» **REQUIRED ACTION**: Each line of the material is to be written out exactly.

» **DATA TO PROCESS**:
=-=-=

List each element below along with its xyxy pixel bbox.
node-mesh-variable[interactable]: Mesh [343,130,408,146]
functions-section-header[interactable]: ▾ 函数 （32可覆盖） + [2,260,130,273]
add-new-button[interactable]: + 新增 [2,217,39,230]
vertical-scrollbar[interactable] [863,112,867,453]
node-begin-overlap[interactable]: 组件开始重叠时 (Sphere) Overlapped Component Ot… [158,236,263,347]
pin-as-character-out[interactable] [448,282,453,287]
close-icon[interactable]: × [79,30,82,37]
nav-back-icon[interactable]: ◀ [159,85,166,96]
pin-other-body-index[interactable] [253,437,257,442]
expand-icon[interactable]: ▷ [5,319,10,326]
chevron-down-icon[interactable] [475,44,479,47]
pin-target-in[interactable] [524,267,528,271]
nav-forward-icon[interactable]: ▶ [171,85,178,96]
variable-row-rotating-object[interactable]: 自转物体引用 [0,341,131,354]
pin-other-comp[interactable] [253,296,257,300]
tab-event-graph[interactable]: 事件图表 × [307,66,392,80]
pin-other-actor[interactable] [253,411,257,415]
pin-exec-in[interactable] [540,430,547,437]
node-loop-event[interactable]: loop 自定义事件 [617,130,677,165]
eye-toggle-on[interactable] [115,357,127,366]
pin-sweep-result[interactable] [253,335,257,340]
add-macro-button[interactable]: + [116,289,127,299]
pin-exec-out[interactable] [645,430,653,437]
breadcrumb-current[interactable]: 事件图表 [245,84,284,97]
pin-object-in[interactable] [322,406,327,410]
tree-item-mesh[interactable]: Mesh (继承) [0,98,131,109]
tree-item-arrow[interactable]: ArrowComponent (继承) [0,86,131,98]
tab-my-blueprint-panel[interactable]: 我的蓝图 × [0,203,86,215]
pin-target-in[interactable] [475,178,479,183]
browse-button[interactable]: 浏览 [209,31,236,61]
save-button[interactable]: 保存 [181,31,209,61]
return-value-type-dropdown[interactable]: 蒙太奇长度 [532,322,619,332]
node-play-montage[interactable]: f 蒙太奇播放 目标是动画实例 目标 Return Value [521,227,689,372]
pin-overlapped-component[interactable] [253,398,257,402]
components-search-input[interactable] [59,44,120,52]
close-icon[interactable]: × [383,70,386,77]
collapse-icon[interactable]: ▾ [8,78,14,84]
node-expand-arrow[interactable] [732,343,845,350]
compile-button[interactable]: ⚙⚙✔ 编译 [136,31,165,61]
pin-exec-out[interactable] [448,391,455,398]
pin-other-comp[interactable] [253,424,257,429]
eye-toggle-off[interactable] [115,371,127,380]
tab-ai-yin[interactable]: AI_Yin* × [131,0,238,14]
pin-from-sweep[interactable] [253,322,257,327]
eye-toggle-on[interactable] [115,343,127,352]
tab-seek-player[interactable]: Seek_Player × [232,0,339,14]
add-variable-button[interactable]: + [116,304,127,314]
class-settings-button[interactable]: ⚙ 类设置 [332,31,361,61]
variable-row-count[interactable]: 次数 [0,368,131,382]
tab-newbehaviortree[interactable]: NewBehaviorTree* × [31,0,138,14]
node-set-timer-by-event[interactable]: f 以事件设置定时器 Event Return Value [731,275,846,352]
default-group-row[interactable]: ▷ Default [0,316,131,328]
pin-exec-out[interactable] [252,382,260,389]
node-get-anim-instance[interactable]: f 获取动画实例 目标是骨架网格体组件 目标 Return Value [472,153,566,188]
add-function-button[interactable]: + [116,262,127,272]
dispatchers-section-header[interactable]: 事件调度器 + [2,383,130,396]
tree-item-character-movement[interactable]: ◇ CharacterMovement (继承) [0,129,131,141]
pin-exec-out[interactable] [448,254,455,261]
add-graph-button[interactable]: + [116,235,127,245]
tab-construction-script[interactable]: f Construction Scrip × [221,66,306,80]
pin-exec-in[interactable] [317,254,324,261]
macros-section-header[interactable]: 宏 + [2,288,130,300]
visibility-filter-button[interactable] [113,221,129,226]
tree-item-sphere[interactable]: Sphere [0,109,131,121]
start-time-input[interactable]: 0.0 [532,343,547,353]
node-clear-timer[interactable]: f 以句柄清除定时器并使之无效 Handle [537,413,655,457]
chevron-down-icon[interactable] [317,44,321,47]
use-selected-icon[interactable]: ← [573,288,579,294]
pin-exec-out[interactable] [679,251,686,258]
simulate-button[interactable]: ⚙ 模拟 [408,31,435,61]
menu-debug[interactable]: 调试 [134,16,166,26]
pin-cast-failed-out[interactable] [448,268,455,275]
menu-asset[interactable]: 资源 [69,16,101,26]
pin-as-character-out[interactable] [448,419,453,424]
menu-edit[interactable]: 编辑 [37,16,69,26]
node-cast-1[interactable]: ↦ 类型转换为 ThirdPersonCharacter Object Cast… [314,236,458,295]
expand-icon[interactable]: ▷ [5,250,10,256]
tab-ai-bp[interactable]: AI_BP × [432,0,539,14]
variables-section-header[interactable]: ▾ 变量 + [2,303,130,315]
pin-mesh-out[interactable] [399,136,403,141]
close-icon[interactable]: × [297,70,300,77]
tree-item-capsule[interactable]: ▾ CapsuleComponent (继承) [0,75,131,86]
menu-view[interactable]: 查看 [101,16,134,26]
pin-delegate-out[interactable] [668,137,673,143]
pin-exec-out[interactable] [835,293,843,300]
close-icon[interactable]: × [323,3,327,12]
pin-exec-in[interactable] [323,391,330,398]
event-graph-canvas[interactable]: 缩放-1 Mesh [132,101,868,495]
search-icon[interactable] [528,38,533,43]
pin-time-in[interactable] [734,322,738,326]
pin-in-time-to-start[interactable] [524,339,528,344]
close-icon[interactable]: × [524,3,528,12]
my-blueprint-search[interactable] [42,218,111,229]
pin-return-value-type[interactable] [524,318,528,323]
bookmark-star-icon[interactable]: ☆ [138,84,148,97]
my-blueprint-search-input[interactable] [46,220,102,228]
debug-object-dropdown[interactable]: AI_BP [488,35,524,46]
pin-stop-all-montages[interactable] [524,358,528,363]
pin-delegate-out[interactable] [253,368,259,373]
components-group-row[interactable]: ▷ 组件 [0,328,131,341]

=-=-=

» **ANSWER BOX**:
List each element below along with its xyxy pixel bbox.
node-mesh-variable[interactable]: Mesh [343,130,408,146]
functions-section-header[interactable]: ▾ 函数 （32可覆盖） + [2,260,130,273]
add-new-button[interactable]: + 新增 [2,217,39,230]
vertical-scrollbar[interactable] [863,112,867,453]
node-begin-overlap[interactable]: 组件开始重叠时 (Sphere) Overlapped Component Ot… [158,236,263,347]
pin-as-character-out[interactable] [448,282,453,287]
close-icon[interactable]: × [79,30,82,37]
nav-back-icon[interactable]: ◀ [159,85,166,96]
pin-other-body-index[interactable] [253,437,257,442]
expand-icon[interactable]: ▷ [5,319,10,326]
chevron-down-icon[interactable] [475,44,479,47]
pin-target-in[interactable] [524,267,528,271]
nav-forward-icon[interactable]: ▶ [171,85,178,96]
variable-row-rotating-object[interactable]: 自转物体引用 [0,341,131,354]
pin-other-comp[interactable] [253,296,257,300]
tab-event-graph[interactable]: 事件图表 × [307,66,392,80]
pin-other-actor[interactable] [253,411,257,415]
pin-exec-in[interactable] [540,430,547,437]
node-loop-event[interactable]: loop 自定义事件 [617,130,677,165]
eye-toggle-on[interactable] [115,357,127,366]
pin-sweep-result[interactable] [253,335,257,340]
add-macro-button[interactable]: + [116,289,127,299]
pin-exec-out[interactable] [645,430,653,437]
breadcrumb-current[interactable]: 事件图表 [245,84,284,97]
pin-object-in[interactable] [322,406,327,410]
tree-item-mesh[interactable]: Mesh (继承) [0,98,131,109]
tree-item-arrow[interactable]: ArrowComponent (继承) [0,86,131,98]
tab-my-blueprint-panel[interactable]: 我的蓝图 × [0,203,86,215]
pin-target-in[interactable] [475,178,479,183]
browse-button[interactable]: 浏览 [209,31,236,61]
save-button[interactable]: 保存 [181,31,209,61]
return-value-type-dropdown[interactable]: 蒙太奇长度 [532,322,619,332]
node-play-montage[interactable]: f 蒙太奇播放 目标是动画实例 目标 Return Value [521,227,689,372]
pin-overlapped-component[interactable] [253,398,257,402]
components-search-input[interactable] [59,44,120,52]
close-icon[interactable]: × [383,70,386,77]
collapse-icon[interactable]: ▾ [8,78,14,84]
node-expand-arrow[interactable] [732,343,845,350]
compile-button[interactable]: ⚙⚙✔ 编译 [136,31,165,61]
pin-exec-out[interactable] [448,391,455,398]
pin-other-comp[interactable] [253,424,257,429]
eye-toggle-off[interactable] [115,371,127,380]
tab-ai-yin[interactable]: AI_Yin* × [131,0,238,14]
pin-from-sweep[interactable] [253,322,257,327]
eye-toggle-on[interactable] [115,343,127,352]
tab-seek-player[interactable]: Seek_Player × [232,0,339,14]
add-variable-button[interactable]: + [116,304,127,314]
class-settings-button[interactable]: ⚙ 类设置 [332,31,361,61]
variable-row-count[interactable]: 次数 [0,368,131,382]
tab-newbehaviortree[interactable]: NewBehaviorTree* × [31,0,138,14]
node-set-timer-by-event[interactable]: f 以事件设置定时器 Event Return Value [731,275,846,352]
default-group-row[interactable]: ▷ Default [0,316,131,328]
pin-exec-out[interactable] [252,382,260,389]
node-get-anim-instance[interactable]: f 获取动画实例 目标是骨架网格体组件 目标 Return Value [472,153,566,188]
add-function-button[interactable]: + [116,262,127,272]
dispatchers-section-header[interactable]: 事件调度器 + [2,383,130,396]
tree-item-character-movement[interactable]: ◇ CharacterMovement (继承) [0,129,131,141]
pin-exec-out[interactable] [448,254,455,261]
add-graph-button[interactable]: + [116,235,127,245]
tab-construction-script[interactable]: f Construction Scrip × [221,66,306,80]
pin-exec-in[interactable] [317,254,324,261]
macros-section-header[interactable]: 宏 + [2,288,130,300]
visibility-filter-button[interactable] [113,221,129,226]
tree-item-sphere[interactable]: Sphere [0,109,131,121]
start-time-input[interactable]: 0.0 [532,343,547,353]
node-clear-timer[interactable]: f 以句柄清除定时器并使之无效 Handle [537,413,655,457]
chevron-down-icon[interactable] [317,44,321,47]
use-selected-icon[interactable]: ← [573,288,579,294]
pin-exec-out[interactable] [679,251,686,258]
simulate-button[interactable]: ⚙ 模拟 [408,31,435,61]
menu-debug[interactable]: 调试 [134,16,166,26]
pin-cast-failed-out[interactable] [448,268,455,275]
menu-asset[interactable]: 资源 [69,16,101,26]
pin-as-character-out[interactable] [448,419,453,424]
menu-edit[interactable]: 编辑 [37,16,69,26]
node-cast-1[interactable]: ↦ 类型转换为 ThirdPersonCharacter Object Cast… [314,236,458,295]
expand-icon[interactable]: ▷ [5,250,10,256]
tab-ai-bp[interactable]: AI_BP × [432,0,539,14]
variables-section-header[interactable]: ▾ 变量 + [2,303,130,315]
pin-mesh-out[interactable] [399,136,403,141]
close-icon[interactable]: × [297,70,300,77]
tree-item-capsule[interactable]: ▾ CapsuleComponent (继承) [0,75,131,86]
menu-view[interactable]: 查看 [101,16,134,26]
pin-delegate-out[interactable] [668,137,673,143]
pin-exec-out[interactable] [835,293,843,300]
close-icon[interactable]: × [323,3,327,12]
pin-exec-in[interactable] [323,391,330,398]
event-graph-canvas[interactable]: 缩放-1 Mesh [132,101,868,495]
search-icon[interactable] [528,38,533,43]
pin-time-in[interactable] [734,322,738,326]
pin-in-time-to-start[interactable] [524,339,528,344]
close-icon[interactable]: × [524,3,528,12]
my-blueprint-search[interactable] [42,218,111,229]
pin-return-value-type[interactable] [524,318,528,323]
bookmark-star-icon[interactable]: ☆ [138,84,148,97]
my-blueprint-search-input[interactable] [46,220,102,228]
debug-object-dropdown[interactable]: AI_BP [488,35,524,46]
pin-stop-all-montages[interactable] [524,358,528,363]
pin-delegate-out[interactable] [253,368,259,373]
components-group-row[interactable]: ▷ 组件 [0,328,131,341]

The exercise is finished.